--- START ---
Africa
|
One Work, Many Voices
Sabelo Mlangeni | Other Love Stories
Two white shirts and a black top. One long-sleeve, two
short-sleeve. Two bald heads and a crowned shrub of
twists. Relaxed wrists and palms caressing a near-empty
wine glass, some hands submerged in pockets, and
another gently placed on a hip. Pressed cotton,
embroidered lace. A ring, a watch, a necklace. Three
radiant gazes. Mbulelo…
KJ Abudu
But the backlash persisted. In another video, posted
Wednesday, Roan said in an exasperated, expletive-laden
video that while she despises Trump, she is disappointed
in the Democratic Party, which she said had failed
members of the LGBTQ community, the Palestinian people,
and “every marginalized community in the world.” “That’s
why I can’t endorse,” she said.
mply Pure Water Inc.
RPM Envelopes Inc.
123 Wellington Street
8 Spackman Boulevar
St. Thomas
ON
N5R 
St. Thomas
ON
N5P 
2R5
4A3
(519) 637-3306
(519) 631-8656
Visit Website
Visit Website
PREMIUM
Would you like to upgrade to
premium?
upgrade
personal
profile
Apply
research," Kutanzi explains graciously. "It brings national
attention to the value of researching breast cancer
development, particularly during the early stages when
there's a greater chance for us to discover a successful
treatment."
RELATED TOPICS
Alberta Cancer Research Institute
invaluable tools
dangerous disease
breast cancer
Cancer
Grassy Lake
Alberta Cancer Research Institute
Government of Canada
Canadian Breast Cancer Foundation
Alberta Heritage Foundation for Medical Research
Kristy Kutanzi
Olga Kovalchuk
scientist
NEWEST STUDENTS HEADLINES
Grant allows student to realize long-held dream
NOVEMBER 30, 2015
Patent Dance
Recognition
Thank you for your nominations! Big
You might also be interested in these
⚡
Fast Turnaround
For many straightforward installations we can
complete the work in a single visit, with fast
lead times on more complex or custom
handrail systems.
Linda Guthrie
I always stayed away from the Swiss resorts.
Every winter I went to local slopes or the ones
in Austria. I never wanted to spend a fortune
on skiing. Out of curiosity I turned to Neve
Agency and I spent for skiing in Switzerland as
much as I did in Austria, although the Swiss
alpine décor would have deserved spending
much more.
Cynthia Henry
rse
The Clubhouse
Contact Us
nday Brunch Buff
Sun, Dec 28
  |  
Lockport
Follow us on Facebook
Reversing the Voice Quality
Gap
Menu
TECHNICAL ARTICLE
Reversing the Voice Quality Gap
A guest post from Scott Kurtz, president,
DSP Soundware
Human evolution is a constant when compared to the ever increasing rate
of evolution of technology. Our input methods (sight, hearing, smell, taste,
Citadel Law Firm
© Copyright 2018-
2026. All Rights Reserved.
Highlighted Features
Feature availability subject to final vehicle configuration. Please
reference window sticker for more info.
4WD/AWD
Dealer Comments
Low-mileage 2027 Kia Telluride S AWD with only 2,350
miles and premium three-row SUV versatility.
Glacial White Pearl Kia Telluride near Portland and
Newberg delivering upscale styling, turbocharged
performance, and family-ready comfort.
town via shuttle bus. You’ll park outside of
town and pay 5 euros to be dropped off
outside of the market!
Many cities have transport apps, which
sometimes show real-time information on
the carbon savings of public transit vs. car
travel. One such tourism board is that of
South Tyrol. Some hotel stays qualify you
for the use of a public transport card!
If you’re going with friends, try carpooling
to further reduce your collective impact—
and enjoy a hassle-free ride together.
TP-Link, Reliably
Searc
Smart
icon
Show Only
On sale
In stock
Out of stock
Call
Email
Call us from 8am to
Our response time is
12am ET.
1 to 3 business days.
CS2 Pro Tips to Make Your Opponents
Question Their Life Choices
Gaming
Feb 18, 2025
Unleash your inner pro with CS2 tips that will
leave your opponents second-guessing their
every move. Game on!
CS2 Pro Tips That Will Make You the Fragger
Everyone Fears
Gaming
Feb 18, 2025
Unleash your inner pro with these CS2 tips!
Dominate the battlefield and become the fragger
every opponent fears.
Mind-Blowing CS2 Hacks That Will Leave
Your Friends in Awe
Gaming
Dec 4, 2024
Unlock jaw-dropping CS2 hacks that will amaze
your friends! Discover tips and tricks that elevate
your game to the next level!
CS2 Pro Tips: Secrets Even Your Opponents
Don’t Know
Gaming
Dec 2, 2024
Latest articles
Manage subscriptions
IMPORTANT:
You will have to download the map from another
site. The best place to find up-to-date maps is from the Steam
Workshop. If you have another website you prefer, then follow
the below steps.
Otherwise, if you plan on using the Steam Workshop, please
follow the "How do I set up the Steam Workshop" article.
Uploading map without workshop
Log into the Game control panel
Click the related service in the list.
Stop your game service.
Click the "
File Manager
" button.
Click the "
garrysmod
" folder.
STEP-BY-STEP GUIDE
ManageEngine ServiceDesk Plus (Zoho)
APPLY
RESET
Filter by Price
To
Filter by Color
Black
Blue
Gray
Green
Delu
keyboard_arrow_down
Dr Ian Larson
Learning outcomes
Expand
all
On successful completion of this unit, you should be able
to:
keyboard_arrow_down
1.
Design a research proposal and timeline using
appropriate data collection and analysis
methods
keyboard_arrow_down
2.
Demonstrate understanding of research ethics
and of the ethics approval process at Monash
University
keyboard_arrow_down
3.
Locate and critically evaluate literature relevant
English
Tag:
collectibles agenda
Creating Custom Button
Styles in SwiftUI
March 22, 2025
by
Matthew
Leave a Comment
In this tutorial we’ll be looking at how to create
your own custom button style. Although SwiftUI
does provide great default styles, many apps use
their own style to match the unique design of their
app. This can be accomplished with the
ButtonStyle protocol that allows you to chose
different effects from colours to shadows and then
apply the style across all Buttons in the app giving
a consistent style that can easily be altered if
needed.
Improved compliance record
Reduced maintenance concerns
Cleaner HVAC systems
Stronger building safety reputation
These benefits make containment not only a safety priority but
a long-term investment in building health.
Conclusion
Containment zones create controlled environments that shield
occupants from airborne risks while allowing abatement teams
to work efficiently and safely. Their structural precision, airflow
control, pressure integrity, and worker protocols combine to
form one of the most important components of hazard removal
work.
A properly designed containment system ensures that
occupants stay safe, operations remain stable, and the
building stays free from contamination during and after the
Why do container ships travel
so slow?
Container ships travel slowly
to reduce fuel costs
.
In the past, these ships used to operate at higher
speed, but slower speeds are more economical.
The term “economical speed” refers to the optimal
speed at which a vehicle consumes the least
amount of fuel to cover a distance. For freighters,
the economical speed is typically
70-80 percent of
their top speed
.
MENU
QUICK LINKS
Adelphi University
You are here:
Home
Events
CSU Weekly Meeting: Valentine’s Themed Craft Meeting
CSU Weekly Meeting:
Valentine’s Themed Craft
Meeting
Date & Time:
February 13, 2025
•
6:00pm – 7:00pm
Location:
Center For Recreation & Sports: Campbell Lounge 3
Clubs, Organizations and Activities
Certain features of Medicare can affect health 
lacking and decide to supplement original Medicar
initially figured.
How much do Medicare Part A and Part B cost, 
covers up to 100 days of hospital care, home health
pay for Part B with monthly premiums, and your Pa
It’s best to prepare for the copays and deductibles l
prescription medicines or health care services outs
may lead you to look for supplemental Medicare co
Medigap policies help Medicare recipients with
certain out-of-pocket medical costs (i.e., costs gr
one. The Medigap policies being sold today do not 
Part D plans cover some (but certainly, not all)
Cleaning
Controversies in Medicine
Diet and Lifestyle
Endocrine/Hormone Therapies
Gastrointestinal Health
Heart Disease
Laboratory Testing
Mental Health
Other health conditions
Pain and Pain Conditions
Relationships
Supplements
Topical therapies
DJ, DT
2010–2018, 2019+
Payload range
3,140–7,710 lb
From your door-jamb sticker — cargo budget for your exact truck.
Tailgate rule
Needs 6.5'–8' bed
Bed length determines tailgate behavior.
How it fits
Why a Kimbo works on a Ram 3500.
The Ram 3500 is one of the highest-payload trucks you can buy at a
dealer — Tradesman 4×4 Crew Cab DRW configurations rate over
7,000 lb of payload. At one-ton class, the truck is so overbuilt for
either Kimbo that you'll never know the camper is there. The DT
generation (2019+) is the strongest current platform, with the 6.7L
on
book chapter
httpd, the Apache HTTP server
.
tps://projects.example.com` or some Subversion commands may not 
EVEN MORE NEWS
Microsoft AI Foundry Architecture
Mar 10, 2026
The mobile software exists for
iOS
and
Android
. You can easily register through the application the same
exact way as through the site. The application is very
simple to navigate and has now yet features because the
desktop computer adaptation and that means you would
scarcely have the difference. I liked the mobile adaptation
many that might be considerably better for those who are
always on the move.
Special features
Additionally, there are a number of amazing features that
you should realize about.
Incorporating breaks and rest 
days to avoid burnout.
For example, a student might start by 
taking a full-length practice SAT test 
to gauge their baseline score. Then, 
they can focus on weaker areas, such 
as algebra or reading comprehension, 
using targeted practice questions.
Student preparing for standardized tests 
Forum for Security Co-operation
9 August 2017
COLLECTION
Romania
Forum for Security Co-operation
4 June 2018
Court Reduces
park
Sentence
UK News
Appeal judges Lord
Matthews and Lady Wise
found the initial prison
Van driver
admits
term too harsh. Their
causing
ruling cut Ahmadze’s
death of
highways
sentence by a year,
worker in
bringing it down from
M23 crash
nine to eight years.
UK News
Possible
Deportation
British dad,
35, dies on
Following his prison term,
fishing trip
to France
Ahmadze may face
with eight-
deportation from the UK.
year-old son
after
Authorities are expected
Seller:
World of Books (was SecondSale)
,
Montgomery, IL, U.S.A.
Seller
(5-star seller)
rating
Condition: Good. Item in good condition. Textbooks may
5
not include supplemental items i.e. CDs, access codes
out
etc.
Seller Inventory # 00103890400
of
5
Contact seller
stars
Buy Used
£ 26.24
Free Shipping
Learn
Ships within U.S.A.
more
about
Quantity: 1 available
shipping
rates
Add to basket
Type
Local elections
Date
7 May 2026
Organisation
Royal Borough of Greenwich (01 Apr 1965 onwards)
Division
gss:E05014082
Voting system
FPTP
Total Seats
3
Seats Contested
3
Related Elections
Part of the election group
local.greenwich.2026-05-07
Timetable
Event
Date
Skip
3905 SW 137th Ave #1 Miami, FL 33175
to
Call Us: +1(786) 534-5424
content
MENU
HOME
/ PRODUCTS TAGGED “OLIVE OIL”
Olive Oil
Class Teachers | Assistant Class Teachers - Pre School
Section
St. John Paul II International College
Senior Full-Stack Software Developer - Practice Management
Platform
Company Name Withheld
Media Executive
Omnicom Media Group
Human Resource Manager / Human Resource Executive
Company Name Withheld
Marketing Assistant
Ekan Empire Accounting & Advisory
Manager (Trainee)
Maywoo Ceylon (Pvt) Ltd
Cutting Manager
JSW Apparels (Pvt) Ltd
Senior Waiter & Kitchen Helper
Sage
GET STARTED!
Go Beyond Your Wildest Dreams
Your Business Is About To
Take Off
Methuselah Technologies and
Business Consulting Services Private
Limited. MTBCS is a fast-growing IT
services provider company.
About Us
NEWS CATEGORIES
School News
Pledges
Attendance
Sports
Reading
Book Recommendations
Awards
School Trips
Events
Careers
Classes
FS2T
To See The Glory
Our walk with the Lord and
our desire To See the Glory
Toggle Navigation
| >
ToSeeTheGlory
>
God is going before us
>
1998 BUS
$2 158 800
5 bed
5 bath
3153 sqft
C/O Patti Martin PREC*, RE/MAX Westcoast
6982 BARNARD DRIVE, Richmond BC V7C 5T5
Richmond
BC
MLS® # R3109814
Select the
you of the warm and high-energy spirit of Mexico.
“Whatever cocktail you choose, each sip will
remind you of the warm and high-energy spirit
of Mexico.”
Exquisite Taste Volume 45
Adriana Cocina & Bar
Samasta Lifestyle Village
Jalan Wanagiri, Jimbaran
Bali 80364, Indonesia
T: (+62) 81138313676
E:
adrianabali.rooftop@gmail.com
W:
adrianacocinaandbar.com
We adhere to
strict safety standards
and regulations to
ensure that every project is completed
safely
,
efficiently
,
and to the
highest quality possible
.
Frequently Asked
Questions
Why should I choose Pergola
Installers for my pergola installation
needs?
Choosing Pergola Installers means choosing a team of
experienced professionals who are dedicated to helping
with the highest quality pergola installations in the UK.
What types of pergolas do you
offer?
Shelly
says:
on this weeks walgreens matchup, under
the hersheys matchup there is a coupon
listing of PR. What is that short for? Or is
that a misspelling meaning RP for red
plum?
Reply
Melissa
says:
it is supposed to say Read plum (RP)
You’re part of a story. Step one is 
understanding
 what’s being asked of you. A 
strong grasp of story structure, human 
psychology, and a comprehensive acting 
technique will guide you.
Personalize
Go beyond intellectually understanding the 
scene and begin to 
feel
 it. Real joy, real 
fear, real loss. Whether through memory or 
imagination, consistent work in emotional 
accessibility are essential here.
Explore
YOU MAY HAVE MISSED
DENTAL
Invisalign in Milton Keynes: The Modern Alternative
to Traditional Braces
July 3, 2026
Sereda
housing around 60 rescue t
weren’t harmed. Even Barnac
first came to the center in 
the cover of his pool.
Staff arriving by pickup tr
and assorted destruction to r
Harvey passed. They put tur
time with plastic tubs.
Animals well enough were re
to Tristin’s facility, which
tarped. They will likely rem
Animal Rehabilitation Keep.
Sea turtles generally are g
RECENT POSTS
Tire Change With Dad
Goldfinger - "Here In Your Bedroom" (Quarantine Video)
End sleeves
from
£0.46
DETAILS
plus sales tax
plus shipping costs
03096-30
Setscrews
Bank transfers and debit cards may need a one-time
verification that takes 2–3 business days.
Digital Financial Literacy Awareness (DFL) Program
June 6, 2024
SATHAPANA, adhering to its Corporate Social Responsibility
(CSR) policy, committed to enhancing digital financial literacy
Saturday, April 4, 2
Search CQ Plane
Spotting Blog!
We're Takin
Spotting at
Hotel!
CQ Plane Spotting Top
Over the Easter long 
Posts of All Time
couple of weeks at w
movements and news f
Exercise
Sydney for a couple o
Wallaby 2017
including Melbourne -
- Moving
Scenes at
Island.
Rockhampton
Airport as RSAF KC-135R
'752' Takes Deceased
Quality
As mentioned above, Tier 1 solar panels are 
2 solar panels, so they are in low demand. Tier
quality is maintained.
--- END ---
Using the data above, extract exactly the lines from the one that holds "Grassy Lake" to the one that holds "Every winter I", both ends included, and no others.

Grassy Lake
Alberta Cancer Research Institute
Government of Canada
Canadian Breast Cancer Foundation
Alberta Heritage Foundation for Medical Research
Kristy Kutanzi
Olga Kovalchuk
scientist
NEWEST STUDENTS HEADLINES
Grant allows student to realize long-held dream
NOVEMBER 30, 2015
Patent Dance
Recognition
Thank you for your nominations! Big
You might also be interested in these
⚡
Fast Turnaround
For many straightforward installations we can
complete the work in a single visit, with fast
lead times on more complex or custom
handrail systems.
Linda Guthrie
I always stayed away from the Swiss resorts.
Every winter I went to local slopes or the ones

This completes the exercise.